Die Schule und das Leine-Lotsen-Team haben sich gut vorbereitet. Die Lehrkräfte und das Sonderpädagogik-Team der Schule haben für jedes Kind eine individuelle Lernkiste gepackt. Darin sind Hefte, Aufgaben und spezielles Bildmaterial. Aus diesen Kisten schöpfen die Unterrichtenden an den Vormittagen der Sommerschule. Sechs Lehramts-Studierende kümmern sich in Kleingruppen um die Kinder. Das Leine-Lotsen-Team ist mit bis zu zwölf Mitarbeitenden ganztags vor Ort. Sie kennen die Kinder, denn seit rund sechs Jahren gestalten die Leine-Lotsen mit einem 20-köpfigen Team die Ganztags- und Ferienbetreuung an der Schule.
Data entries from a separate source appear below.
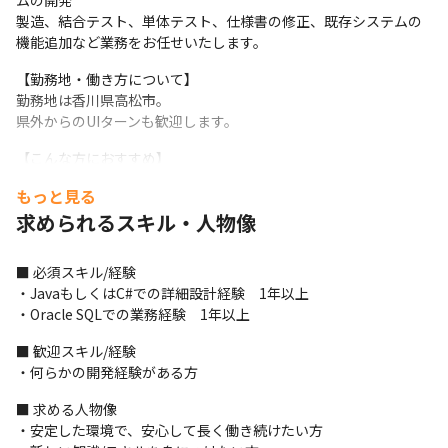
ムの開発

製造、結合テスト、単体テスト、仕様書の修正、既存システムの
機能追加など業務をお任せいたします。
【勤務地・働き方について】

勤務地は香川県高松市。

県外からのUIターンも歓迎します。
【こんな方におすすめ】

・地元に戻って働きたい方

もっと見る
・安定した条件でスキルを活かしたい方

求められるスキル・人物像
・技術者として長く働ける環境を探している方
【制度・サポート】

■ 必須スキル/経験

（1）明確な評価制度

・JavaもしくはC#での詳細設計経験　1年以上

他の企業にはない、目で見てわかる、可視化された評価制度によ
・Oracle SQLでの業務経験　1年以上
り明確に目標を定めて、給与アップやスキルアップを目指せる仕
組みがあります。
■ 歓迎スキル/経験

・何らかの開発経験がある方
（2）技術者組織

各拠点にエンジニア組織があり、技術的な相談窓口や、エンジニ
■ 求める人物像

ア視点の意見をもらえる環境です。
・安定した環境で、安心して長く働き続けたい方
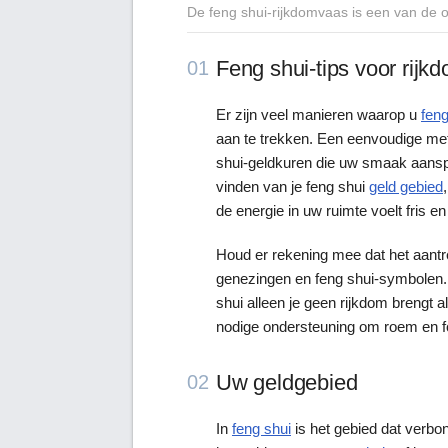
De feng shui-rijkdomvaas is een van de 
Feng shui-tips voor rijk
01
Er zijn veel manieren waarop u
feng
aan te trekken. Een eenvoudige met
shui-geldkuren die uw smaak aanspr
vinden van je feng shui
geld gebied
de energie in uw ruimte voelt fris en
Houd er rekening mee dat het aantr
genezingen en feng shui-symbolen.
shui alleen je geen rijkdom brengt al
nodige ondersteuning om roem en fo
Uw geldgebied
02
In
feng shui
is het gebied dat verbon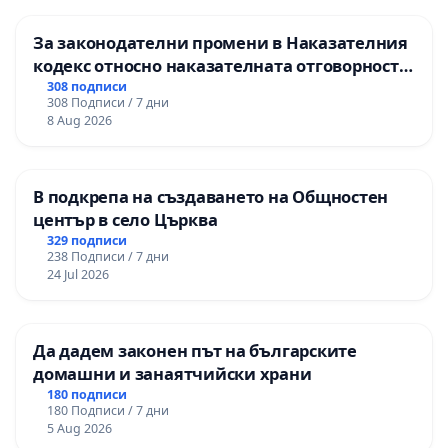
гимназия „
За законодателни промени в Наказателния
кодекс относно наказателната отговорност
на непълнолетните при особено тежки
308 подписи
308 Подписи / 7 дни
умишлени престъпления
8 Aug 2026
В подкрепа на създаването на Общностен
център в село Църква
329 подписи
238 Подписи / 7 дни
24 Jul 2026
Да дадем законен път на българските
домашни и занаятчийски храни
180 подписи
180 Подписи / 7 дни
5 Aug 2026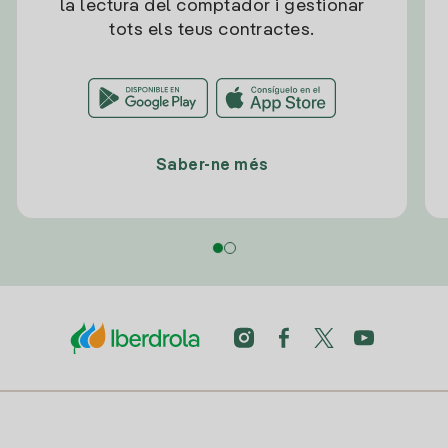
la lectura del comptador i gestionar
tots els teus contractes.
Saber-ne més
Im Büro von Leif-Eric Otten und Helen Fritzsche gehen die Kinder ein und aus, gerade hat sich die sechsjährige Marie ein Pflaster für eine kleine Schramme am Arm abgeholt. „Mit der Sommerschule wollen wir den Kindern auch Mut machen für das neue Schuljahr, deshalb liegt sie in den letzten drei Ferienwochen“, sagt Fritzsche. „Wir wollen den Kindern den Einstieg in die nächsthöheren Klassen erleichtern.“ In der heterogenen Schülerschaft der Brüder-Grimm-Schule hätten besonders Kinder aus den Familien, in denen Deutsch noch eine große Sprachhürde ist, Schulprobleme. „Wie sollen die Eltern den Kindern dann bei den Hausaufgaben helfen?“, fragt Fritzsche.

Otten und Fritzsche führen die guten Anmeldezahlen für die Sommerschule auch darauf zurück, dass die Teilnahme dank der städtischen Finanzierung kostenlos ist. „Wenn wir sonst Ferienbetreuung anbieten, gibt es einen Teilnahmebeitrag von 15 Euro pro Tag“, sagt Otten. „Das ist eine tolle Chance, jetzt die Sommerschule kostenlos anbieten und dadurch wesentlich mehr Eltern ansprechen zu können.“ Zum Einzugsgebiet der Schule gehören auch eine Flüchtlingsunterkunft sowie strukturell schwächere Viertel. Gute Erfahrungen haben die Schule und das Leine-Lotsen-Team bereits mit der Herbstschule, einem vergleichbaren Lern- und Freizeitangebot in den Herbstferien vergangenen Jahres gemacht. Zwei Drittel der Jungen und Mädchen, die daran teilgenommen hatten, konnten sich in Deutsch und Mathe verbessern und knapp 90 Prozent bewerteten das Angebot als gut und unterstützend. „Die Lernkisten sind fertig gepackt, einige von uns gehen vorher nochmal in Urlaub und dann sind wir von unserer Seite aus startklar für die Sommerschule“, blickt Fritzsche zuversichtlich voraus.